In the case of kid-fights, escalation happens because each of the involved kids would claim that the other kid hit harder than oneself. Wolpert concludes that  the aggressor often underestimates the impact of his force on the victim. This is because his predicting machinery is actively engaged and knows what to expect from his actions,  often makes him underestimate his force on the victim. In other words, if the agressor were to inflict the same amount of force on himself (or if he were to simulate it), he would feel the impact less intense than if he were to inflict it on somebody else. This results in a never ending tit for tat scenario, escalating in bigger fights.

Simplicity of Wolpert's conclusion is quite impressive and  it probably has a deeper implication. Words also have impact on people's reactions and emotions. Any sensible person  tries to predict the impact of his words on other people. So, I guess, the same could be extended to verbal exchanges between people as well.

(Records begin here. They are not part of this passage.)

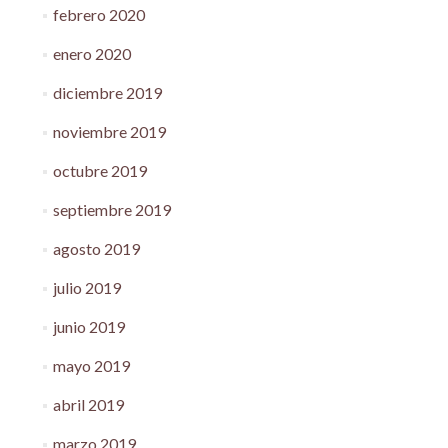
febrero 2020
enero 2020
diciembre 2019
noviembre 2019
octubre 2019
septiembre 2019
agosto 2019
julio 2019
junio 2019
mayo 2019
abril 2019
marzo 2019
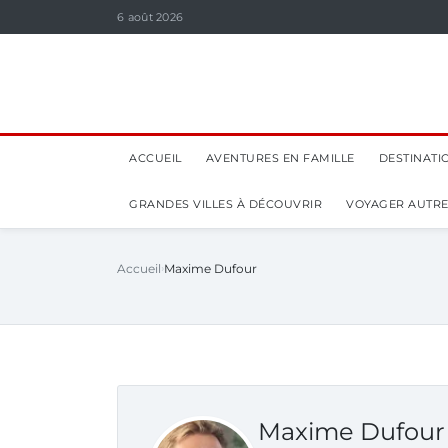
6 août 2026
ACCUEIL
AVENTURES EN FAMILLE
DESTINATI
GRANDES VILLES À DÉCOUVRIR
VOYAGER AUTR
Accueil
Maxime Dufour
Maxime Dufour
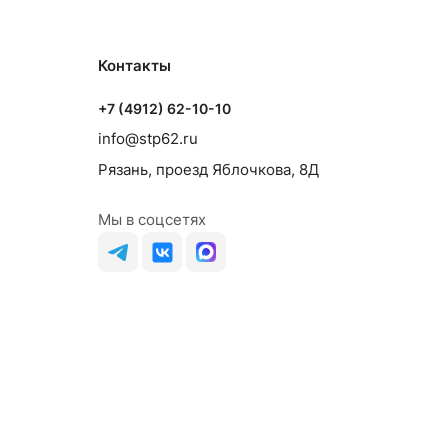
Контакты
+7 (4912) 62-10-10
info@stp62.ru
Рязань, проезд Яблочкова, 8Д
Мы в соцсетях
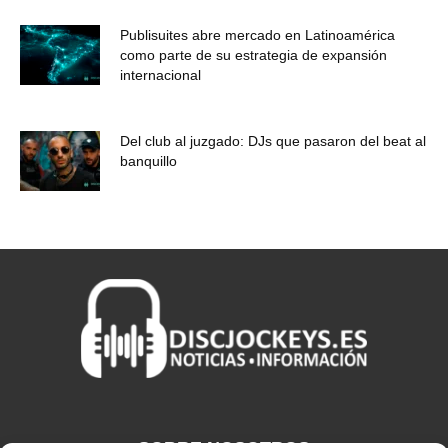
Publisuites abre mercado en Latinoamérica
como parte de su estrategia de expansión
internacional
Del club al juzgado: DJs que pasaron del beat al
banquillo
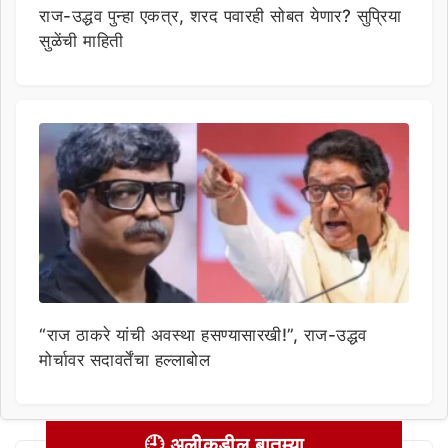
राज-उद्धव पुन्हा एकत्र, शरद पवारही सोबत येणार? सुप्रिया
सुळेंची माहिती
“राज ठाकरे यांची अवस्था हसण्यासारखी!”, राज-उद्धव
मोर्चावर सदावर्तेंचा हल्लाबोल
🕘 अलीकडील बातम्या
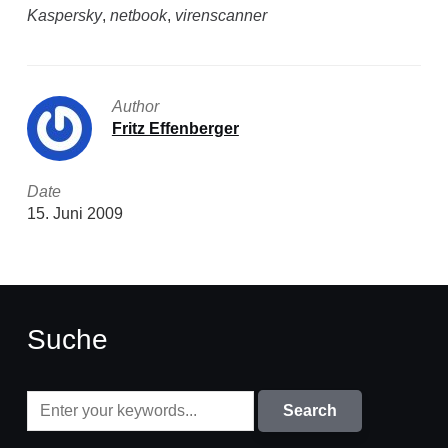
Kaspersky
,
netbook
,
virenscanner
Author
Fritz Effenberger
Date
15. Juni 2009
Suche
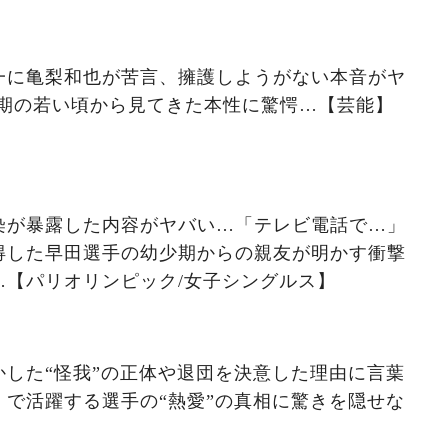
一に亀梨和也が苦言、擁護しようがない本音がヤ
最初期の若い頃から見てきた本性に驚愕…【芸能】
染が暴露した内容がヤバい…「テレビ電話で…」
得した早田選手の幼少期からの親友が明かす衝撃
…【パリオリンピック/女子シングルス】
した“怪我”の正体や退団を決意した理由に言葉
で活躍する選手の“熱愛”の真相に驚きを隠せな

I'm reminded of something that I came across long time back, in which the author explains how communication between people can get way too complicated. Speakers try to predict what listeners might think and try to be subtle in conveying messages. Listeners also  predict what the speaker tries to convey both explicit and subtle messages.  To further complicate things,  it is not uncommon for people trying to predict what other person predicts about what they predict.  Things can get really loopy when the predicting machinery is on overdrive!